Sucht - Mangelerscheinung der Dualseele

Der Grund warum der Mensch eine Sucht entwickelt ist ganz einfach, er versucht die Lücke, welche die Dualseele hinterlassen hat, wieder zu füllen.
Dies geschieht auf vollkommen unterschiedliche Weise und doch ist alles ein und dasselbe.
Nehmen wir zum Beispiel einmal einen Menschen, der dem Glücksspiel verfallen ist.
Hier ein kurzer Ausschnitt:

Pathologisches Spielen gehört, da dem Körper keine Substanzen zugeführt werden, zu den so genannten nichtsubstanzgebundenen Abhängigkeiten. Spielen hat jedoch eine ähnliche Wirkung wie die Einnahme von Amphetaminen oder Kokain. Das Hochgefühl wird durch die vermehrte Ausschüttung der Neurotransmitter Noradrenalin und Dopamin ausgelöst. Die biochemische Struktur lässt aber diese Veränderung nicht über einen längeren Zeitraum zu und stellt den ursprünglichen Zustand wieder her. Das Hochgefühl lässt nach und der Betroffene muss das Spielverhalten steigern, was auch als Toleranzsteigerung bezeichnet wird. Sucht bezeichnet demnach “ein unabweisbares Verlangen nach einem bestimmten Erlebniszustand. 
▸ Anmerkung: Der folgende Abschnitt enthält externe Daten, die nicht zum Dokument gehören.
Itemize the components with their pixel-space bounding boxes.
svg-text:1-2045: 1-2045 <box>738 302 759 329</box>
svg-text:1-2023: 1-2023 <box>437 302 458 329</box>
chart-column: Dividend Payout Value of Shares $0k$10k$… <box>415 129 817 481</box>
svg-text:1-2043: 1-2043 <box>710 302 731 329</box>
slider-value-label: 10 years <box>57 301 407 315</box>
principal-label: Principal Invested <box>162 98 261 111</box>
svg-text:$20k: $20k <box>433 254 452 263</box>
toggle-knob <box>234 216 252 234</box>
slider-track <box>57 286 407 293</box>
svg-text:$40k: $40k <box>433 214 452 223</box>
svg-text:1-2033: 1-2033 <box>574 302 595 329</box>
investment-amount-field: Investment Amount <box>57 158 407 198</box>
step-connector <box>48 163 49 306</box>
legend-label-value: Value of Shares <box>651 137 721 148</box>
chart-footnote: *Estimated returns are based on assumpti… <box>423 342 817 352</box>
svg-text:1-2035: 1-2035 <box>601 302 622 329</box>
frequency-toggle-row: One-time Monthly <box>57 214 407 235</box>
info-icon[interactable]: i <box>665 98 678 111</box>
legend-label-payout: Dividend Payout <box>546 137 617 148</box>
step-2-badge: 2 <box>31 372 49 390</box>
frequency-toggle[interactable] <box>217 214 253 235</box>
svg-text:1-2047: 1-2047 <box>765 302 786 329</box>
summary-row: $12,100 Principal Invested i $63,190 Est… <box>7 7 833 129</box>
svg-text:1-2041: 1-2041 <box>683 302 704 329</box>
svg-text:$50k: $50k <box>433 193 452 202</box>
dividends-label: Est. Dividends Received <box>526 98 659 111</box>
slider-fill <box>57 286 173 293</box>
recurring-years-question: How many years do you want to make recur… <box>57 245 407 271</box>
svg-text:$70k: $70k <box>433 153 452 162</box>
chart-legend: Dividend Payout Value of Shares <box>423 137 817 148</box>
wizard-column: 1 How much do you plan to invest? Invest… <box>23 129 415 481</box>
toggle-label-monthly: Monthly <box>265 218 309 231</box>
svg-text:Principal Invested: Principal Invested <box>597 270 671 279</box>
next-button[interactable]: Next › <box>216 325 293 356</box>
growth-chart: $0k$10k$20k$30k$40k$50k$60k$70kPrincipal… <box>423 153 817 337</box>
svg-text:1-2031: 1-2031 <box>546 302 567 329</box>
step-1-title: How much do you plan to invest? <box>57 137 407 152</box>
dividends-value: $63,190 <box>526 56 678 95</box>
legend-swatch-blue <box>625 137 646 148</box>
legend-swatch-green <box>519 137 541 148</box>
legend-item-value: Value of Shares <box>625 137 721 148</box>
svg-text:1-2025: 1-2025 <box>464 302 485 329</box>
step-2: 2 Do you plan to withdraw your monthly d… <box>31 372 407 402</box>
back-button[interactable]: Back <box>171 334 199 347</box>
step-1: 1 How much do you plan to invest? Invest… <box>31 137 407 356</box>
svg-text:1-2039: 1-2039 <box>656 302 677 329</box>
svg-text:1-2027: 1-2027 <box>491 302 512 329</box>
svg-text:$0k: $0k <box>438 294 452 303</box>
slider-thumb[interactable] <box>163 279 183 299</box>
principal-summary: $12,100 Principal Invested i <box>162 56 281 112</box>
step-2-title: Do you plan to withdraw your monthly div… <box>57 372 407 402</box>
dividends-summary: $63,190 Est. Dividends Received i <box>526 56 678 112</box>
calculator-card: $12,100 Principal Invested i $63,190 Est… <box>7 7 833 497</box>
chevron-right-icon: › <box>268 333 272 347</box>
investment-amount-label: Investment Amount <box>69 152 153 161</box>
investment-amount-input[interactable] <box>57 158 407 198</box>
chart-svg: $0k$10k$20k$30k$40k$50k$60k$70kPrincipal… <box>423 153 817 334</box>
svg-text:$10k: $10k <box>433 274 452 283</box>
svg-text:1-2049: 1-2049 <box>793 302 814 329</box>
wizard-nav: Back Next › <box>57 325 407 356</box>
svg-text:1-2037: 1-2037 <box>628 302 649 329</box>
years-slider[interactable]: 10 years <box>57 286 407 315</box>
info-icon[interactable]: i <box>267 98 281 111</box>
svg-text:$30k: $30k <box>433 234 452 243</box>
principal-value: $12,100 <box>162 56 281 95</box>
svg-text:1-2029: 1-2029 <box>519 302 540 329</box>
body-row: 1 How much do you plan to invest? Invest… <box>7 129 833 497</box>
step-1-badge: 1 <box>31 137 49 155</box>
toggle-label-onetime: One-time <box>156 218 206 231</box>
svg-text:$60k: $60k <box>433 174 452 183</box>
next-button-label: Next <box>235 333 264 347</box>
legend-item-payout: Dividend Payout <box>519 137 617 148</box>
 http://www.spielsucht-therapie.de/

Das heißt nichts anderes, dass der Mensch ständig und auf`s Neue versucht, glücklich zu sein.
Er tut das mit den Mitteln, die ihm dabei irgendwie zur Verfügung stehen.
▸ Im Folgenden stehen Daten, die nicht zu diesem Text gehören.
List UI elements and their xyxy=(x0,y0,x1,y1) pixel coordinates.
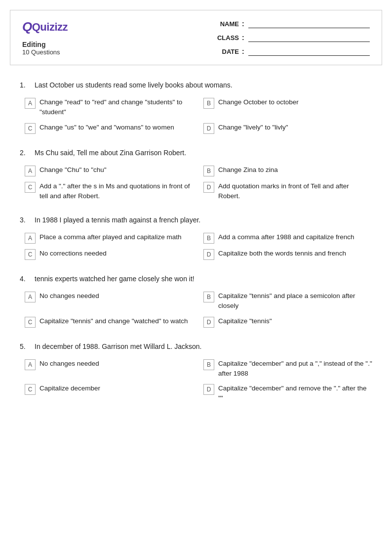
question-2-content: Ms Chu said, Tell me about Zina Garrison… xyxy=(35,148,186,158)
logo-section: QQuizizz Editing 10 Questions xyxy=(22,19,68,56)
name-field-row: NAME : xyxy=(212,19,370,28)
header: QQuizizz Editing 10 Questions NAME : CLA… xyxy=(22,19,370,56)
question-1-option-d[interactable]: DChange "lively" to "livly" xyxy=(203,123,372,134)
option-text-2-d: Add quotation marks in front of Tell and… xyxy=(218,181,372,202)
question-count: 10 Questions xyxy=(22,48,68,56)
logo-q: Q xyxy=(22,19,32,35)
question-3-option-b[interactable]: BAdd a comma after 1988 and capitalize f… xyxy=(203,232,372,244)
question-4-option-d[interactable]: DCapitalize "tennis" xyxy=(203,316,372,328)
fields-section: NAME : CLASS : DATE : xyxy=(212,19,370,56)
option-letter-b: B xyxy=(203,166,214,176)
option-letter-a: A xyxy=(25,233,36,244)
option-letter-d: D xyxy=(203,249,214,260)
option-text-1-d: Change "lively" to "livly" xyxy=(218,123,372,132)
question-5-option-c[interactable]: CCapitalize december xyxy=(25,384,194,404)
option-text-1-b: Change October to october xyxy=(218,97,372,107)
question-3: 3.In 1988 I played a tennis math against… xyxy=(20,215,372,260)
question-4-option-c[interactable]: CCapitalize "tennis" and change "watched… xyxy=(25,316,194,328)
question-4-option-a[interactable]: ANo changes needed xyxy=(25,291,194,311)
option-text-1-c: Change "us" to "we" and "womans" to wome… xyxy=(39,123,194,132)
question-3-option-d[interactable]: DCapitalize both the words tennis and fr… xyxy=(203,249,372,260)
question-5-option-d[interactable]: DCapitalize "december" and remove the ".… xyxy=(203,384,372,404)
question-3-number: 3. xyxy=(20,215,30,225)
header-card: QQuizizz Editing 10 Questions NAME : CLA… xyxy=(10,10,382,65)
question-1-option-b[interactable]: BChange October to october xyxy=(203,97,372,118)
option-text-3-d: Capitalize both the words tennis and fre… xyxy=(218,249,372,258)
question-5-number: 5. xyxy=(20,342,30,352)
option-text-5-c: Capitalize december xyxy=(39,384,194,393)
question-2-option-c[interactable]: CAdd a "." after the s in Ms and quotati… xyxy=(25,181,194,202)
question-5-content: In december of 1988. Garrison met Willar… xyxy=(35,342,201,352)
question-3-text: 3.In 1988 I played a tennis math against… xyxy=(20,215,372,225)
option-text-2-a: Change "Chu" to "chu" xyxy=(39,165,194,175)
option-text-5-a: No changes needed xyxy=(39,359,194,369)
option-text-4-d: Capitalize "tennis" xyxy=(218,316,372,326)
question-5-option-a[interactable]: ANo changes needed xyxy=(25,359,194,379)
question-1-content: Last October us students read some livel… xyxy=(35,80,233,90)
class-label: CLASS xyxy=(212,34,239,42)
option-text-2-b: Change Zina to zina xyxy=(218,165,372,175)
option-text-5-d: Capitalize "december" and remove the "."… xyxy=(218,384,372,404)
questions-section: 1.Last October us students read some liv… xyxy=(10,75,382,423)
question-2-option-d[interactable]: DAdd quotation marks in front of Tell an… xyxy=(203,181,372,202)
date-label: DATE xyxy=(212,48,239,55)
subject-title: Editing xyxy=(22,41,68,48)
class-line[interactable] xyxy=(248,33,370,42)
question-1-option-c[interactable]: CChange "us" to "we" and "womans" to wom… xyxy=(25,123,194,134)
logo: QQuizizz xyxy=(22,19,68,35)
question-5-options: ANo changes neededBCapitalize "december"… xyxy=(25,359,372,404)
date-field-row: DATE : xyxy=(212,47,370,56)
questions-container: 1.Last October us students read some liv… xyxy=(20,80,372,404)
option-text-3-a: Place a comma after played and capitaliz… xyxy=(39,232,194,242)
option-text-4-c: Capitalize "tennis" and change "watched"… xyxy=(39,316,194,326)
question-1-number: 1. xyxy=(20,80,30,90)
subtitle: Editing 10 Questions xyxy=(22,41,68,56)
name-label: NAME xyxy=(212,20,239,28)
option-text-1-a: Change "read" to "red" and change "stude… xyxy=(39,97,194,118)
question-2-text: 2.Ms Chu said, Tell me about Zina Garris… xyxy=(20,148,372,158)
option-text-4-a: No changes needed xyxy=(39,291,194,301)
option-letter-c: C xyxy=(25,317,36,328)
question-3-content: In 1988 I played a tennis math against a… xyxy=(35,215,200,225)
question-2-number: 2. xyxy=(20,148,30,158)
question-4-content: tennis experts watched her game closely … xyxy=(35,274,195,284)
option-letter-b: B xyxy=(203,98,214,109)
class-field-row: CLASS : xyxy=(212,33,370,42)
option-letter-a: A xyxy=(25,292,36,302)
option-letter-c: C xyxy=(25,123,36,134)
option-letter-a: A xyxy=(25,359,36,370)
question-1: 1.Last October us students read some liv… xyxy=(20,80,372,134)
option-letter-a: A xyxy=(25,98,36,109)
question-2-option-b[interactable]: BChange Zina to zina xyxy=(203,165,372,176)
question-2-option-a[interactable]: AChange "Chu" to "chu" xyxy=(25,165,194,176)
option-text-5-b: Capitalize "december" and put a "," inst… xyxy=(218,359,372,379)
option-text-2-c: Add a "." after the s in Ms and quotatio… xyxy=(39,181,194,202)
option-letter-c: C xyxy=(25,384,36,395)
option-letter-c: C xyxy=(25,249,36,260)
question-3-option-a[interactable]: APlace a comma after played and capitali… xyxy=(25,232,194,244)
logo-text: Quizizz xyxy=(32,21,68,34)
question-2: 2.Ms Chu said, Tell me about Zina Garris… xyxy=(20,148,372,202)
question-4: 4.tennis experts watched her game closel… xyxy=(20,274,372,328)
question-1-option-a[interactable]: AChange "read" to "red" and change "stud… xyxy=(25,97,194,118)
question-5-text: 5.In december of 1988. Garrison met Will… xyxy=(20,342,372,352)
question-3-option-c[interactable]: CNo corrections needed xyxy=(25,249,194,260)
question-3-options: APlace a comma after played and capitali… xyxy=(25,232,372,260)
question-4-options: ANo changes neededBCapitalize "tennis" a… xyxy=(25,291,372,328)
question-5-option-b[interactable]: BCapitalize "december" and put a "," ins… xyxy=(203,359,372,379)
option-letter-b: B xyxy=(203,359,214,370)
option-letter-c: C xyxy=(25,182,36,193)
option-letter-a: A xyxy=(25,166,36,176)
option-letter-b: B xyxy=(203,292,214,302)
option-text-3-b: Add a comma after 1988 and capitalize fr… xyxy=(218,232,372,242)
question-2-options: AChange "Chu" to "chu"BChange Zina to zi… xyxy=(25,165,372,202)
date-line[interactable] xyxy=(248,47,370,56)
option-letter-d: D xyxy=(203,123,214,134)
name-line[interactable] xyxy=(248,19,370,28)
question-1-text: 1.Last October us students read some liv… xyxy=(20,80,372,90)
option-letter-d: D xyxy=(203,182,214,193)
question-4-number: 4. xyxy=(20,274,30,284)
option-letter-d: D xyxy=(203,317,214,328)
question-4-option-b[interactable]: BCapitalize "tennis" and place a semicol… xyxy=(203,291,372,311)
option-text-4-b: Capitalize "tennis" and place a semicolo… xyxy=(218,291,372,311)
Er versucht auf vollkommen unterschiedliche Weise, Glückshormone in seinem Körper zu produzieren, die ihn für einen kurzen Moment das Gefühl zurückgeben, das er andauernd mit seiner Dualseele hatte.
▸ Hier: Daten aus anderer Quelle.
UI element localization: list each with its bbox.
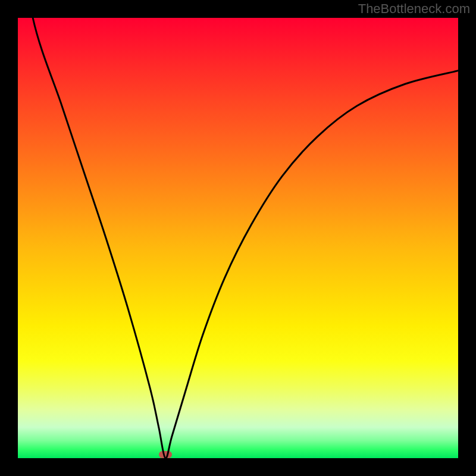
curve-path [18,18,458,458]
plot-area [18,18,458,458]
bottleneck-curve [18,18,458,458]
attribution-text: TheBottleneck.com [358,1,470,17]
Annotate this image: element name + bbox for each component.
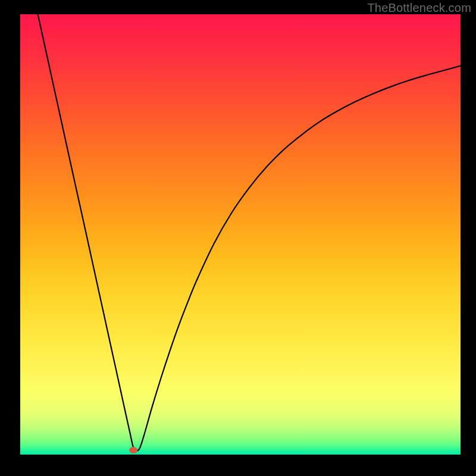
chart-frame: TheBottleneck.com: [0, 0, 476, 476]
watermark-text: TheBottleneck.com: [367, 1, 471, 15]
plot-area: [20, 14, 461, 455]
minimum-marker: [129, 447, 137, 453]
bottleneck-chart: [20, 14, 461, 455]
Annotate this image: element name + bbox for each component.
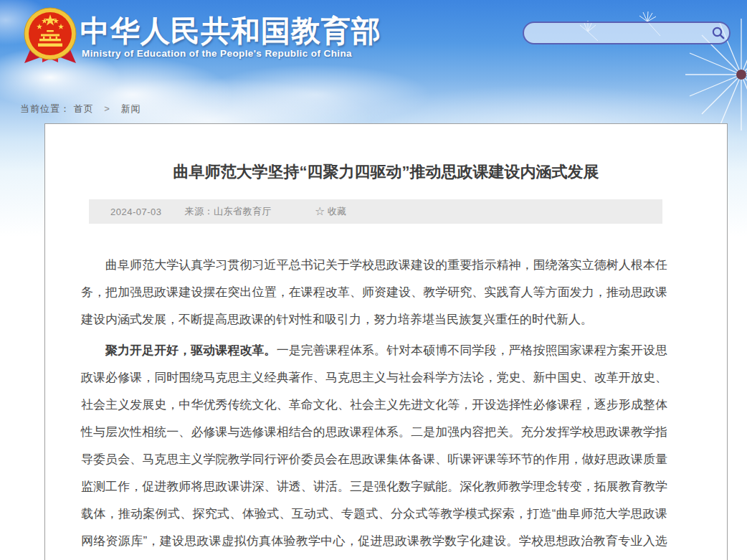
article-title: 曲阜师范大学坚持“四聚力四驱动”推动思政课建设内涵式发展: [74, 163, 698, 181]
favorite-label: 收藏: [328, 205, 347, 218]
search-bar[interactable]: [523, 22, 731, 44]
national-emblem-icon: [22, 6, 79, 70]
breadcrumb-separator: >: [104, 103, 110, 114]
search-button[interactable]: [708, 24, 729, 42]
site-subtitle: Ministry of Education of the People's Re…: [82, 48, 352, 59]
paragraph-text: 曲阜师范大学认真学习贯彻习近平总书记关于学校思政课建设的重要指示精神，围绕落实立…: [81, 258, 667, 326]
breadcrumb-link-home[interactable]: 首页: [74, 103, 94, 114]
paragraph-lead: 聚力开足开好，驱动课程改革。: [105, 343, 277, 357]
article-date: 2024-07-03: [110, 207, 162, 217]
article-paragraph: 曲阜师范大学认真学习贯彻习近平总书记关于学校思政课建设的重要指示精神，围绕落实立…: [81, 252, 667, 333]
breadcrumb: 当前位置： 首页 > 新闻: [20, 103, 141, 115]
site-title: 中华人民共和国教育部: [80, 11, 381, 51]
breadcrumb-link-news[interactable]: 新闻: [120, 103, 141, 114]
article-body: 曲阜师范大学认真学习贯彻习近平总书记关于学校思政课建设的重要指示精神，围绕落实立…: [81, 252, 667, 560]
search-icon: [711, 26, 725, 40]
article-source: 来源：山东省教育厅: [185, 205, 272, 218]
article-meta-bar: 2024-07-03 来源：山东省教育厅 ☆ 收藏: [89, 199, 662, 224]
star-icon: ☆: [315, 206, 325, 217]
favorite-button[interactable]: ☆ 收藏: [315, 205, 347, 218]
search-input[interactable]: [533, 24, 708, 42]
article-container: 曲阜师范大学坚持“四聚力四驱动”推动思政课建设内涵式发展 2024-07-03 …: [44, 123, 728, 560]
breadcrumb-prefix: 当前位置：: [20, 103, 70, 114]
paragraph-text: 一是完善课程体系。针对本硕博不同学段，严格按照国家课程方案开设思政课必修课，同时…: [81, 343, 667, 560]
article-paragraph: 聚力开足开好，驱动课程改革。一是完善课程体系。针对本硕博不同学段，严格按照国家课…: [81, 337, 667, 560]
Das Problem ist nur dabei, dass er es nicht schafft, diesen Zustand ewig zu halten, ohne auch nur einer einzigen Anstrengung, so wie das mit der Dualseele der Fall ist.
Er schafft das nur für einen kurzen Moment und fällt danach umso tiefer in ein Loch, weil er durch die Absetzung der Glückhormone erst recht schmerzlich an seinen Verlust erinnert wird.
DESHALB braucht er beim nächsten Mal eine größere Dosis, weil sein Schmerz hinsichtlich seiner Erkenntnis über seinen Verlust, größer wurde und immer größer wird.
Das kann ihnen jedoch kein Psychologe sagen und auch kein Therapeut und auch kein Wissenschaftler, weil die gar nicht wissen, was die Ursache ihres Schmerzes ist.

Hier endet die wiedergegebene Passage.